Seaside · February 16, 2021, 8:16pm

Good work by @mhilbush and @morph166955 trying to fix this issue. I would like to see a comment by any of the maintainers for this problem, seems to be a big issue for a lot of people.

Regards, S

mhilbush · February 16, 2021, 9:00pm

You can see the latest status on the issue here.

mhilbush · February 20, 2021, 5:36pm

I submitted a fix for the invalid UI DSL rule memory leak. I’m aware of one other memory leak, but it occurs much less frequently, so should not be as critical. I’ll open a separate bug report for that issue shortly.

DanielMalmgren · February 20, 2021, 7:06pm

Looks like there’s work ongoing for most of these problems. Is there any more info needed?

My memory usage for the last week looks like this:

(I started measuring this monday and short thereafter restarted OH)
I’m planning to do a OH restart again soon too get more free RAM again. Anything I could check before doing that to provide more information about what’s leaking? I’m on 3.0.1.

morph166955 · February 20, 2021, 8:10pm

Looks like it was committed and @Kai has cherry picked it for the next 3.0.x release.

Sascha_ · February 21, 2021, 11:54am

I’ve deployed the Snapshot S2217 into my production today 10:33am and memory still looks good to me, only a slightly increasing graph:

Thank you all very much for this

mhilbush · February 21, 2021, 1:31pm

I opened a separate issue for another memory leak. This one is much less severe than the one caused by an invalid rule. I’m not clear yet on how this one should be fixed.

morph166955 · February 21, 2021, 9:11pm

For anyone looking to test this, 3.1.0-S2216 and beyond should include the fix committed yesterday. I’d be very curious to know if someone wants to upgrade to the snapshot and see if it fixes the issues.

Schnuecks · February 22, 2021, 7:45am

I had setup my PI4 with the latest snapshot and it seems to solve that issue. Had run it over a few hours with that rules that break the other one and it runs at normal memory usage no error so far. thanks for all.

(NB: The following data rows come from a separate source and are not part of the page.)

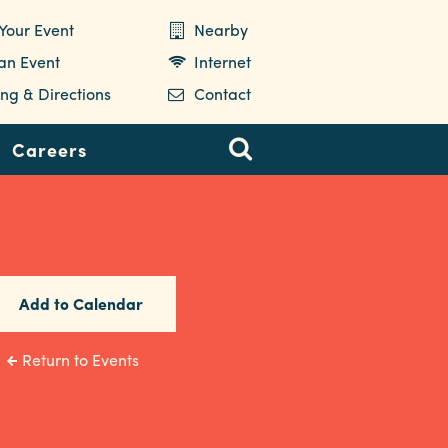
Your Event
Nearby
 an Event
Internet
ng & Directions
Contact
Careers
Add to Calendar
Return to Events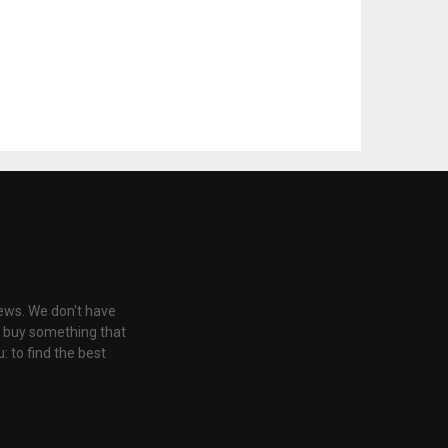
iews. We don't have
u buy something that
: to find the best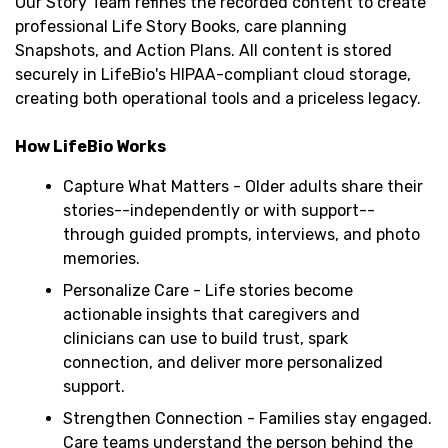
Our Story Team refines the recorded content to create
professional Life Story Books, care planning
Snapshots, and Action Plans. All content is stored
securely in LifeBio's HIPAA-compliant cloud storage,
creating both operational tools and a priceless legacy.
How LifeBio Works
Capture What Matters - Older adults share their
stories--independently or with support--
through guided prompts, interviews, and photo
memories.
Personalize Care - Life stories become
actionable insights that caregivers and
clinicians can use to build trust, spark
connection, and deliver more personalized
support.
Strengthen Connection - Families stay engaged.
Care teams understand the person behind the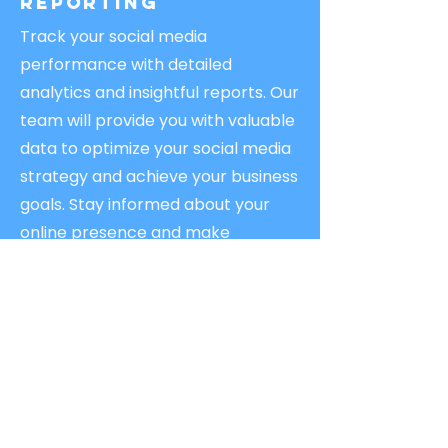
Reporting
Track your social media
performance with detailed
analytics and insightful reports. Our
team will provide you with valuable
data to optimize your social media
strategy and achieve your business
goals. Stay informed about your
online presence and make
informed decisions.
Boost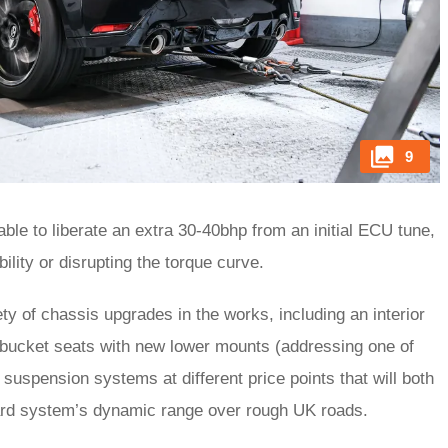
9
e able to liberate an extra 30-40bhp from an initial ECU tune,
ability or disrupting the torque curve.
ety of chassis upgrades in the works, including an interior
 bucket seats with new lower mounts (addressing one of
uspension systems at different price points that will both
ndard system’s dynamic range over rough UK roads.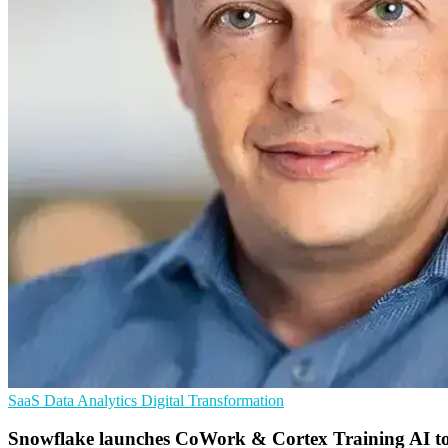
SaaS
Data Analytics
Digital Transformation
Snowflake launches CoWork & Cortex Training AI to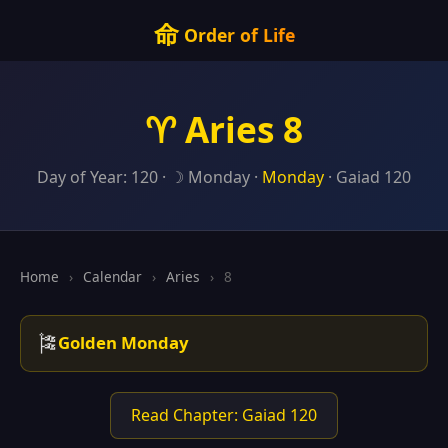
命
Order of Life
♈ Aries 8
Day of Year: 120 · ☽ Monday ·
Monday
· Gaiad 120
Home
›
Calendar
›
Aries
›
8
🎏
Golden Monday
Read Chapter: Gaiad 120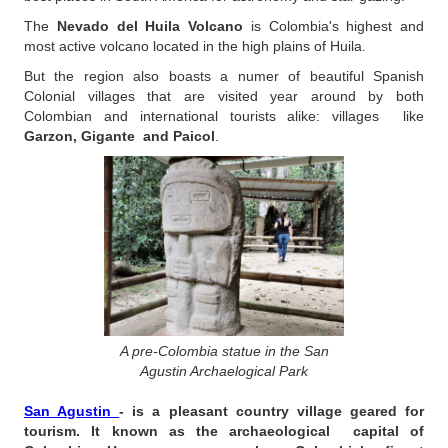
The
Nevado del Huila Volcano
is Colombia's highest and
most active volcano located in the high plains of Huila.
But the region also boasts a numer of beautiful Spanish
Colonial villages that are visited year around by both
Colombian and international tourists alike: villages like
Garzon, Gigante and Paicol
.
A pre-Colombia statue in the San
Agustin Archaelogical Park
San Agustin
- is a pleasant country village geared for
tourism. It known as the archaeological capital of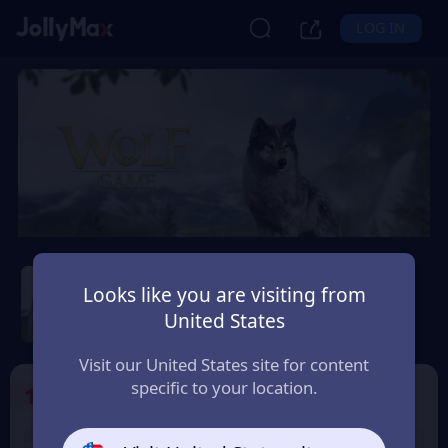
LOG IN
Wolf Game: Wild Animal
Wars
Looks like you are visiting from
United States
Safety Guarantee
Instant Delivery
Italia (Italy)
Visit our United States site for content
specific to your location.
1
Select the Products
9% OFF
9% OFF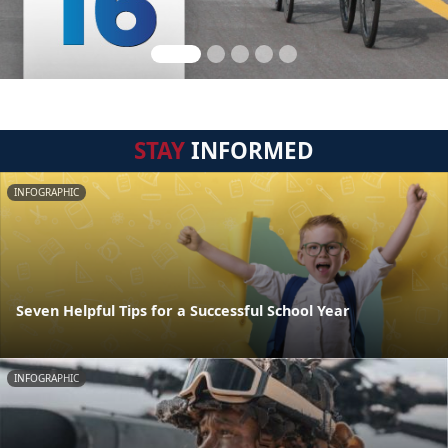
STAY
INFORMED
INFOGRAPHIC
Seven Helpful Tips for a Successful School Year
INFOGRAPHIC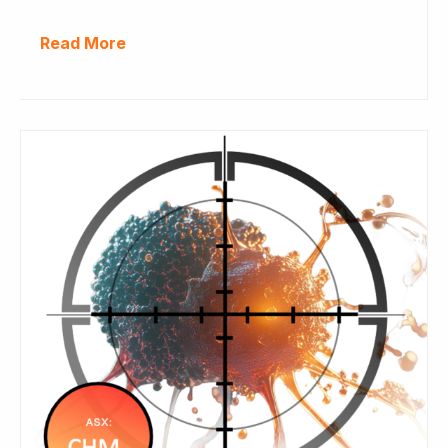
Read More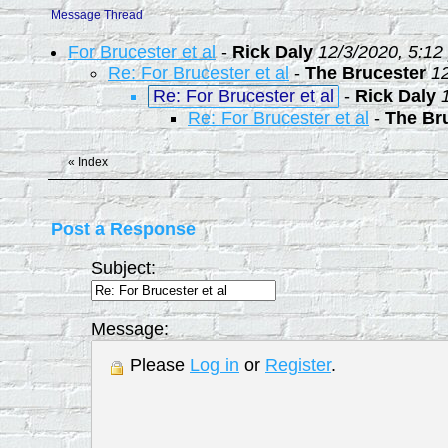
Message Thread
For Brucester et al
-
Rick Daly
12/3/2020, 5:12
Re: For Brucester et al
-
The Brucester
1
Re: For Brucester et al
-
Rick Daly
Re: For Brucester et al
-
The Br
«
Index
Post a Response
Subject:
Message:
Please
Log in
or
Register
.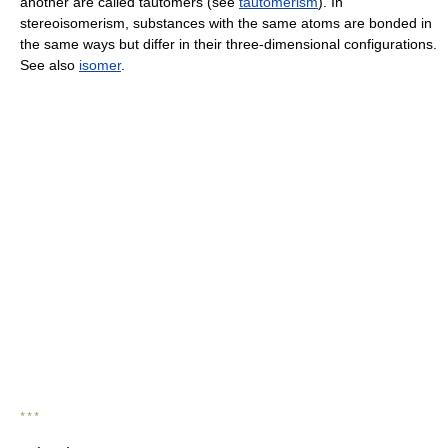
another are called tautomers (see
tautomerism
). In
stereoisomerism, substances with the same atoms are bonded in
the same ways but differ in their three-dimensional configurations.
See also
isomer
.
* * *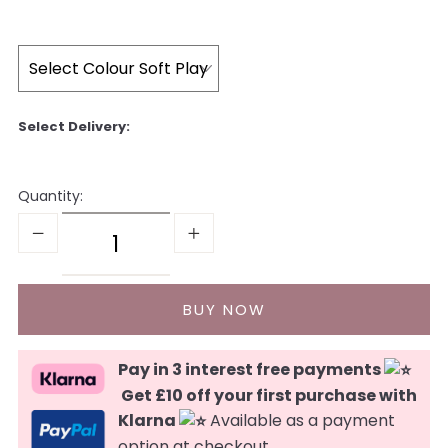
Quantity:
Pay in 3 interest free payments
Get £10 off your first purchase with
Klarna
Available as a payment
option at checkout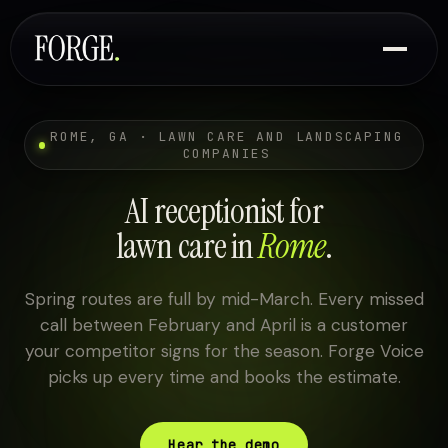
ROME, GA · LAWN CARE AND LANDSCAPING
COMPANIES
AI receptionist for
lawn care in
Rome
.
Spring routes are full by mid-March. Every missed
call between February and April is a customer
your competitor signs for the season. Forge Voice
picks up every time and books the estimate.
Hear the demo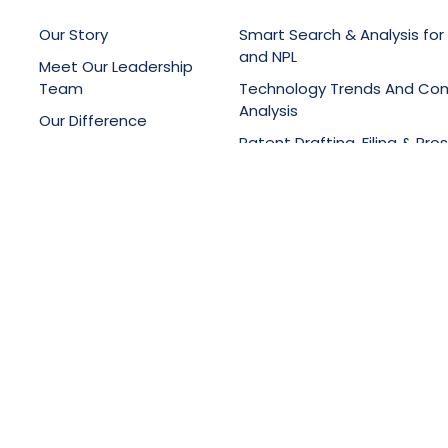
Our Story
Smart Search & Analysis for
and NPL
Meet Our Leadership
Team
Technology Trends And Co
Analysis
Our Difference
Patent Drafting, Filing & Pro
Latest News
Support
Online Knowledge Manage
Portals
Training Services
ght © 2025, All Rights Reserved,
SciTech Patent Art Services P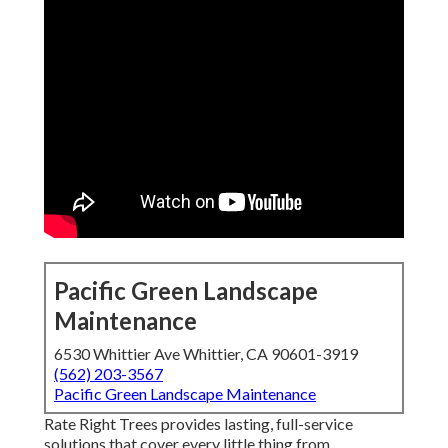
Pacific Green Landscape
Maintenance
6530 Whittier Ave Whittier, CA 90601-3919
(562) 203-3567
Pacific Green Landscape Maintenance
Rate Right Trees provides lasting, full-service
solutions that cover every little thing from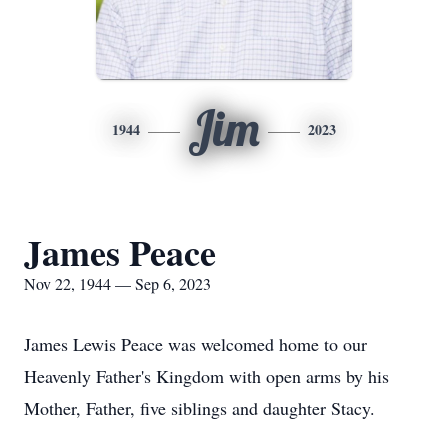
Jim
1944
2023
James Peace
Nov 22, 1944 — Sep 6, 2023
James Lewis Peace was welcomed home to our
Heavenly Father's Kingdom with open arms by his
Mother, Father, five siblings and daughter Stacy.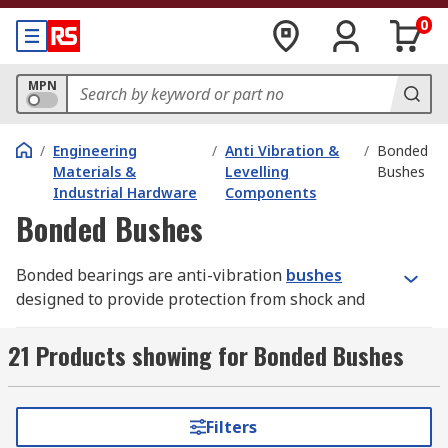
0
MPN
/
Engineering
/
Anti Vibration &
/
Bonded
Materials &
Levelling
Bushes
Industrial Hardware
Components
Bonded Bushes
Bonded bearings are anti-vibration
bushes
designed to provide protection from shock and
vibration. They are often designed to avoid wear
and remove the need for lubrication, ensuring
21 Products showing for Bonded Bushes
low maintenance requirements.
How do bonded bearings work?
Filters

johannesbonn · February 22, 2021, 9:04am

Is the latest snapshot stable enough to use it for my productive system? Actually I am using 3.1m1 without problems, separate from the heap space issue. Do you have any problems with the snapshot build?

Schnuecks · February 22, 2021, 9:23am

I had set it up as a test system, i personally wouldn’t use a snapshot in productive, but if it solves a more or less critical problem with the memory it’s worth a shot.

mhilbush · February 22, 2021, 11:43am

I would never recommend to use snapshot releases, but I will share my own personal experience.

FWIW, I’ve been using snapshot versions for the past 5 years (2.x and 3.x) on two productive systems. In fact, I’ve never used anything other than a snapshot release. I don’t like waiting for bug fixes. And I always take a backup before upgrading, so there’s always a fallback. You do have to be a bit careful about which snapshots you use as some of them (in practice, a very small percentage) have severe problems.

morph166955 · February 24, 2021, 10:42pm

I agree with @mhilbush on normally never running snapshots but making exceptions here. I’ve been running the OH3 snapshot since it became “mostly stable” months ago (pre-release). I really don’t have any issues on it on the whole. I have had one or two issues where a commit caused some issues and no one caught it that day, loaded the snapshot, had a horrible result, and just backed it out. That said, that’s rare. One thing to definitely note though, this isn’t a 3.0.x-SNAPSHOT, this is a 3.1-SNAPSHOT. So you are pulling a whole bunch of new stuff in and you need to be aware of any conflicts that may not have had documentation published yet formally. Just backup your system first.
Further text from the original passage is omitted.